Trascorsero così altri cento anni. Finché, nei primi mesi del 2021, Laura dal Prà, direttore del museo del castello del Buonconsiglio, ideò un progetto di recupero generale della “libraria”. Nel febbraio 2022 si aprì il cantiere sotto la direzione operativa di Claudio Strocchi, che nel prezioso catalogo della mostra ha ricostruito le vicende della sala clesiana. Le tavole dei fratelli Dossi sono state di nuovo smontate, gli strati di pittura consolidati. Prima di ricollocarle sul soffitto della “libraria” si è deciso di presentarle in una mostra, che si snoda tra la sala Scarlatti e l’appartamento clesiano, e che le mette a confronto con un centinaio di dipinti di soggetto simile e di epoca anche successiva alla loro.

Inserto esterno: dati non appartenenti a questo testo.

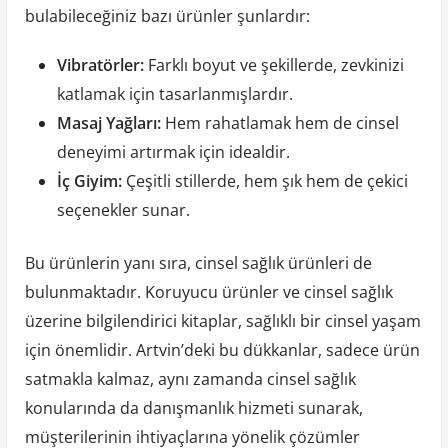
bulabileceğiniz bazı ürünler şunlardır:
Vibratörler:
Farklı boyut ve şekillerde, zevkinizi
katlamak için tasarlanmışlardır.
Masaj Yağları:
Hem rahatlamak hem de cinsel
deneyimi artırmak için idealdir.
İç Giyim:
Çeşitli stillerde, hem şık hem de çekici
seçenekler sunar.
Bu ürünlerin yanı sıra, cinsel sağlık ürünleri de
bulunmaktadır. Koruyucu ürünler ve cinsel sağlık
üzerine bilgilendirici kitaplar, sağlıklı bir cinsel yaşam
için önemlidir. Artvin’deki bu dükkanlar, sadece ürün
satmakla kalmaz, aynı zamanda cinsel sağlık
konularında da danışmanlık hizmeti sunarak,
müşterilerinin ihtiyaçlarına yönelik çözümler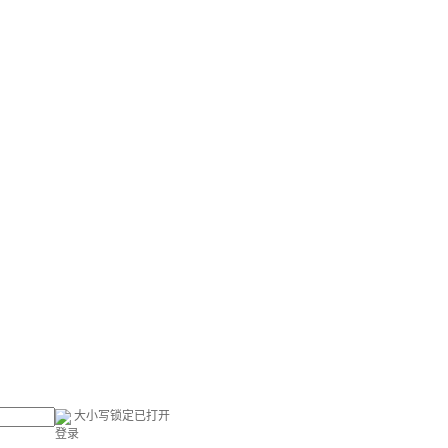
大小写锁定已打开
登录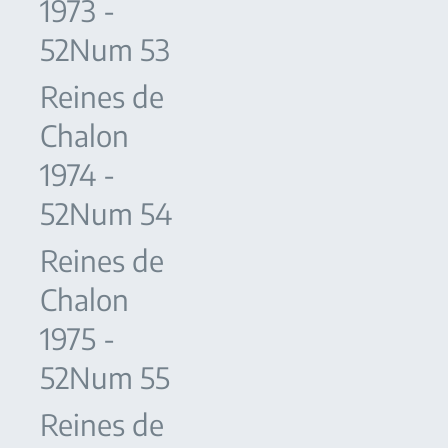
1973 -
52Num 53
Reines de
Chalon
1974 -
52Num 54
Reines de
Chalon
1975 -
52Num 55
Reines de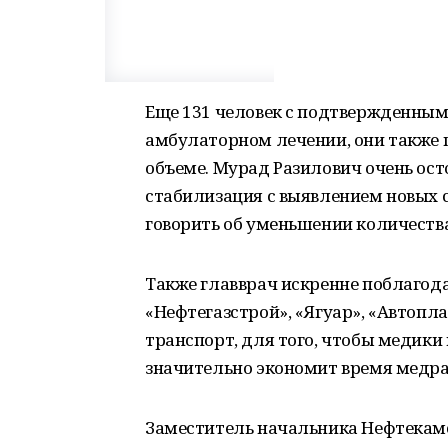
Еще 131 человек с подтвержденным
амбулаторном лечении, они также 
объеме. Мурад Разилович очень ост
стабилизация с выявлением новых с
говорить об уменьшении количества 
Также главврач искренне поблаго
«Нефтегазстрой», «Ягуар», «Автопл
транспорт, для того, чтобы медики
значительно экономит время медра
Заместитель начальника Нефтекам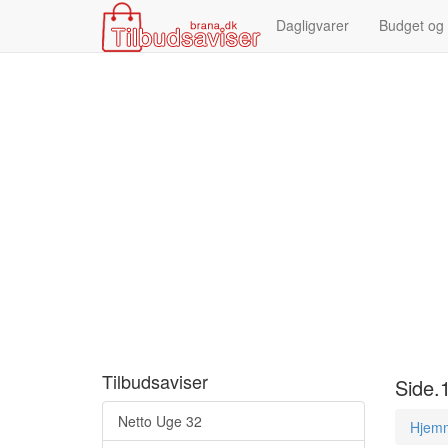
Dagligvarer
Budget og
Tilbudsaviser
Side.
Netto Uge 32
Hjem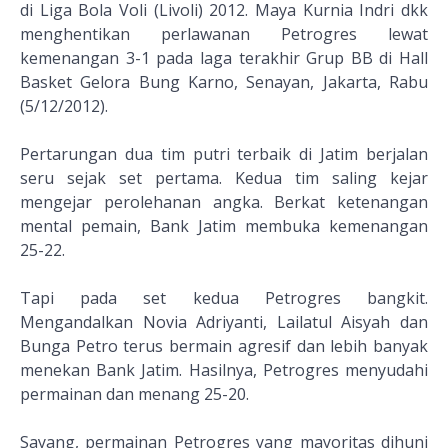
di Liga Bola Voli (Livoli) 2012. Maya Kurnia Indri dkk
menghentikan perlawanan Petrogres lewat
kemenangan 3-1 pada laga terakhir Grup BB di Hall
Basket Gelora Bung Karno, Senayan, Jakarta, Rabu
(5/12/2012).
Pertarungan dua tim putri terbaik di Jatim berjalan
seru sejak set pertama. Kedua tim saling kejar
mengejar perolehanan angka. Berkat ketenangan
mental pemain, Bank Jatim membuka kemenangan
25-22.
Tapi pada set kedua Petrogres bangkit.
Mengandalkan Novia Adriyanti, Lailatul Aisyah dan
Bunga Petro terus bermain agresif dan lebih banyak
menekan Bank Jatim. Hasilnya, Petrogres menyudahi
permainan dan menang 25-20.
Sayang, permainan Petrogres yang mayoritas dihuni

I nuovi restauri hanno portato altre scoperte. Le tavole furono dipinte in posizione verticale, come fanno supporre le sgocciolature di preparazione e quelle successive di colore. Nella preparazione del fondo le pennellate seguono l’andamento delle venature del legno: sono orizzontali, povere di colore e generalmente stese da sinistra verso destra. Le analisi chimiche hanno rivelato che i pigmenti sono a tempera grassa con impiego di uovo. I documenti testimoniano che furono forniti dal “maiordomo” e dal capocantiere, i quali li avevano acquistati quattro anni prima dai mercanti veneziani e li avevano poi distribuiti anche fra le maestranze impegnate nell’affresco dei muri. In una lista dettagliata, risalente al 13 novembre 1527, sono elencati: «Smalto che ha lo color delo azuro oltra marin, azur fino, verde azur, zanolino, zinaprio, lacha, endego fino, minio, orpimento, biacha, color de sal, zanolini de muran, lacha de grana, turchino sutil, terra rossa, terra zalla, terra negra, terra verde, bolo arminio, cuperoxa, vernise liquida, olio de nose, litirgirio, verdoramo, stagnoli rossi, stagnoli bianchi».
Con segni calligrafici in punta di pennello, Dosso definì le figure dei Sapienti. Rifinì le loro mani e i loro volti, gli occhi e le sopracciglia, le barbe e i capelli e i bordi di pelliccia di alcuni abiti. Con campiture giocate su chiari e scuri, su luci e ombre, costruì la volumetria dei cappelli e dei mantelli e le pieghe delle vesti che rivelano il movimento dei corpi sottostanti. «Diremmo che il Dosso escogiti un grottesco del colore, una policromia ironica, vorticosa, che finisce per trarre con sé anche la forma: scrosciano di riflessi le vesti e se v’è un fenomeno ottico che si ripeta ogni morto vescovo, un’aurora boreale, un miraggio, o il disco del sole dilatato come un cratere spettacoloso, il Dosso sceglie quello», scrisse Roberto Longhi.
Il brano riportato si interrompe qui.